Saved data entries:
┄┄┄┄┄┄┄┄┄┄

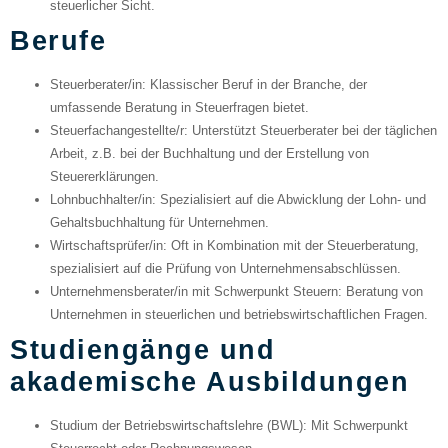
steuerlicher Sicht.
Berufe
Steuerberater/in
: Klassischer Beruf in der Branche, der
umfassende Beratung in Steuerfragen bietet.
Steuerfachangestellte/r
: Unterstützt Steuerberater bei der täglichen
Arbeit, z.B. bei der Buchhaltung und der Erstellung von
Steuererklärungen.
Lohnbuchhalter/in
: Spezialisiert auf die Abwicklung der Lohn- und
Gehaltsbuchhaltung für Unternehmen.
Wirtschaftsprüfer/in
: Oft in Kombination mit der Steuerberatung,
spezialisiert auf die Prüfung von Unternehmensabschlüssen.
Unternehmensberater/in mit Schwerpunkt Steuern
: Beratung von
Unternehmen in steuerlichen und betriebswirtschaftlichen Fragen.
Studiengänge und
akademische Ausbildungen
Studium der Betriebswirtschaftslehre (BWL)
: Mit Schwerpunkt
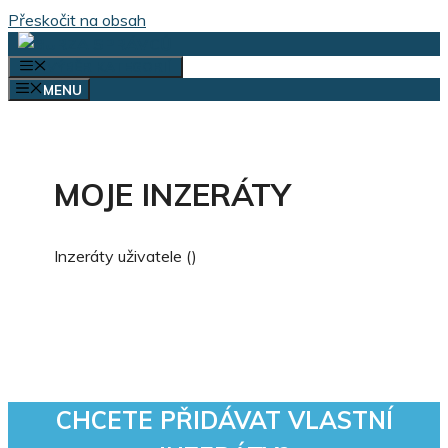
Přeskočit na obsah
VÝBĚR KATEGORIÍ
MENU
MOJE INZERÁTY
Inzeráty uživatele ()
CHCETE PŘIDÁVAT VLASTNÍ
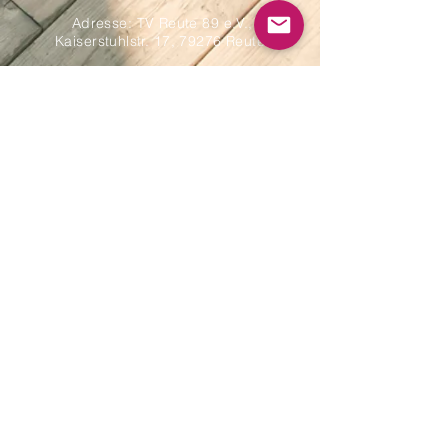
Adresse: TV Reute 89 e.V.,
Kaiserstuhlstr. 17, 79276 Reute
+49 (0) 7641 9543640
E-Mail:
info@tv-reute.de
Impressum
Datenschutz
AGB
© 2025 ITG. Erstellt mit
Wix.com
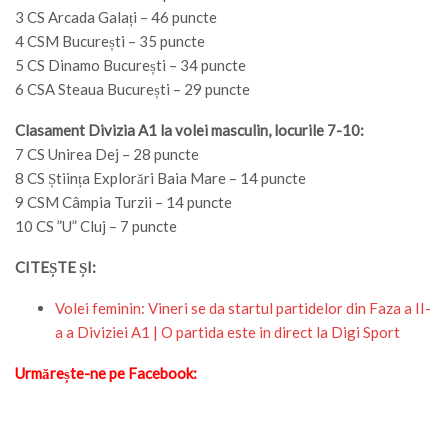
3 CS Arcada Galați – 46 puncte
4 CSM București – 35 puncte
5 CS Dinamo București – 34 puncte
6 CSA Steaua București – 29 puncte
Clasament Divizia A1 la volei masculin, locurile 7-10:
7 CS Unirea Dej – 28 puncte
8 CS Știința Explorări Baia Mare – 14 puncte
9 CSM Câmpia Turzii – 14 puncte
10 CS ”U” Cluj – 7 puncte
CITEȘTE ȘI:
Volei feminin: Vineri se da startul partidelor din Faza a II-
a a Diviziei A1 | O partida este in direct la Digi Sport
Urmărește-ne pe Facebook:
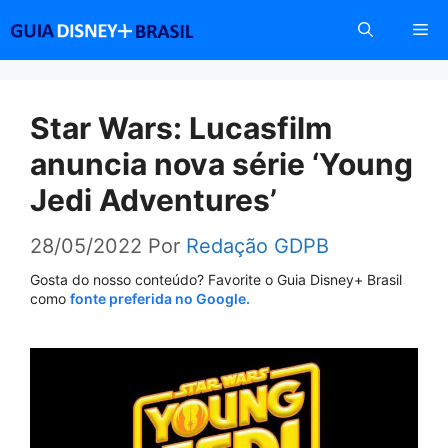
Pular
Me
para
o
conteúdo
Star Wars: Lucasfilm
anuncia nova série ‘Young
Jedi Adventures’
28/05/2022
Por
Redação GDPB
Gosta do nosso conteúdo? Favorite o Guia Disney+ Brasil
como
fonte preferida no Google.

┄┄┄┄┄┄┄┄┄┄

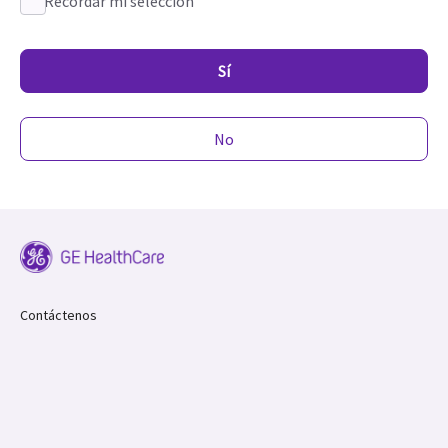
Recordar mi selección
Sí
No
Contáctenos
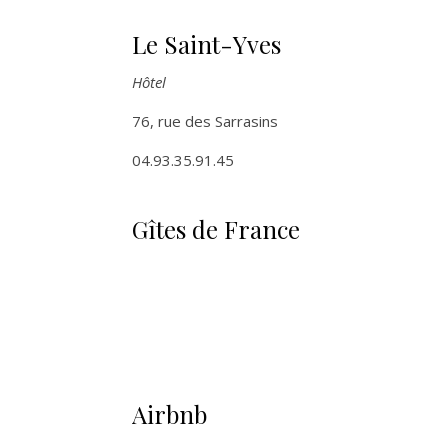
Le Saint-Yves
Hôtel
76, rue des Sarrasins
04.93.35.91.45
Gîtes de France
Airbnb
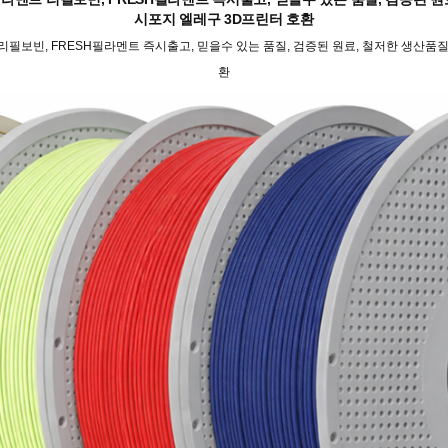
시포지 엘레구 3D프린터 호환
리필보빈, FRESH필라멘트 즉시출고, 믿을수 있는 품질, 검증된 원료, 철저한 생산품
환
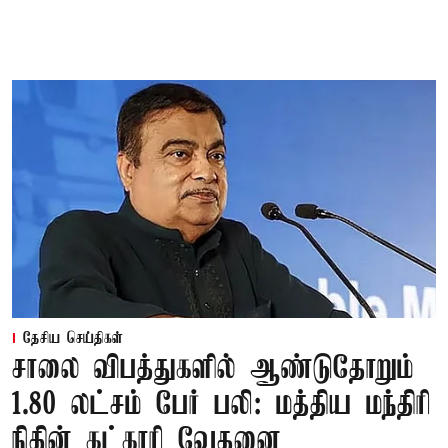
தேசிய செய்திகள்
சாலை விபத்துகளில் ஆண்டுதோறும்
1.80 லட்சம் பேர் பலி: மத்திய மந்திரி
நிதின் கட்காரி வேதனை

┄┄┄┄┄┄┄┄┄┄

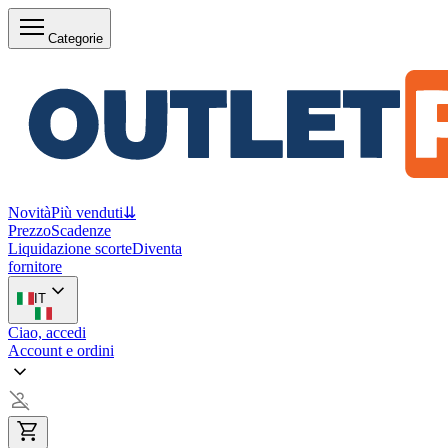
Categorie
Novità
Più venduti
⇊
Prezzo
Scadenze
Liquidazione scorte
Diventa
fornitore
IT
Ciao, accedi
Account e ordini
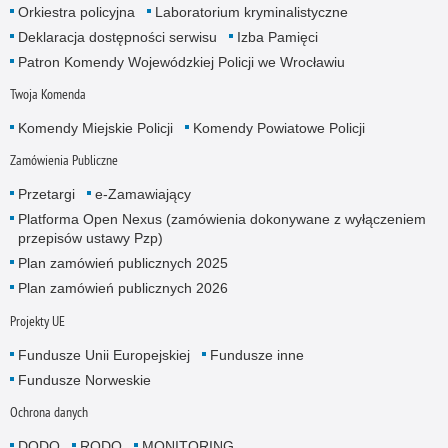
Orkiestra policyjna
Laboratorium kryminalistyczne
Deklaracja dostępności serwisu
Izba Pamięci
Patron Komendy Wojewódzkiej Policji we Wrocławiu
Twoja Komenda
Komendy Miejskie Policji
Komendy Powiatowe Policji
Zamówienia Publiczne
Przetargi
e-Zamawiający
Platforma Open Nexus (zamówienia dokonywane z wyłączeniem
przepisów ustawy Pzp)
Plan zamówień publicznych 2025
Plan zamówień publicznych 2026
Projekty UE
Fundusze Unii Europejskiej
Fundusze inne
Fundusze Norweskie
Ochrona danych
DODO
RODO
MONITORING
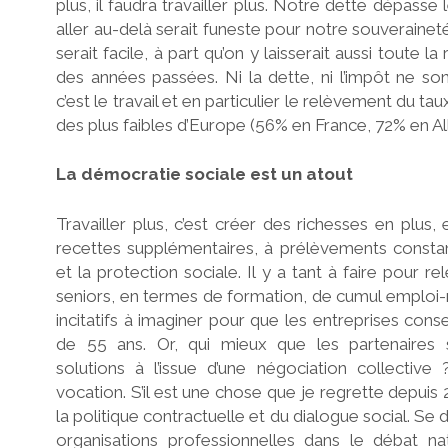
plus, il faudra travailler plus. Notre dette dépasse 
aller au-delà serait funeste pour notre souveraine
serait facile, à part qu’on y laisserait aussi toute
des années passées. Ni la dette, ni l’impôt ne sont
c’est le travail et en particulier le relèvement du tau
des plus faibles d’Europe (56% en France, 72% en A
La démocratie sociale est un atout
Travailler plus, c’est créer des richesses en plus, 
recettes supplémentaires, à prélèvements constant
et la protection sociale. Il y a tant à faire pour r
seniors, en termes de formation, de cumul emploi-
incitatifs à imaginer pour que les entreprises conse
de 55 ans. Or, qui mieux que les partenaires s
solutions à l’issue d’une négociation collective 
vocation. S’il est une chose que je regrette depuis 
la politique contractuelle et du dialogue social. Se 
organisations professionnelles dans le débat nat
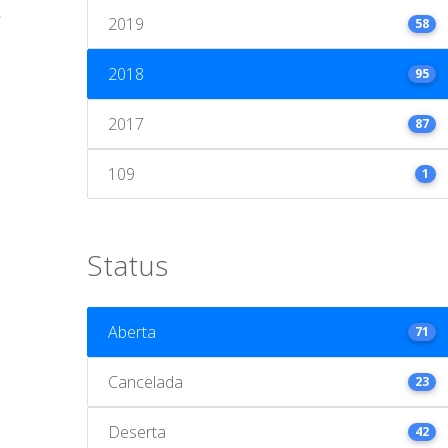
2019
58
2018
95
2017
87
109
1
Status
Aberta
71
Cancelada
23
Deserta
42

┄┄┄┄┄┄┄┄┄┄

What number of lines in the records hold "pour"? Reply with that number alone.

OUTPUT.
3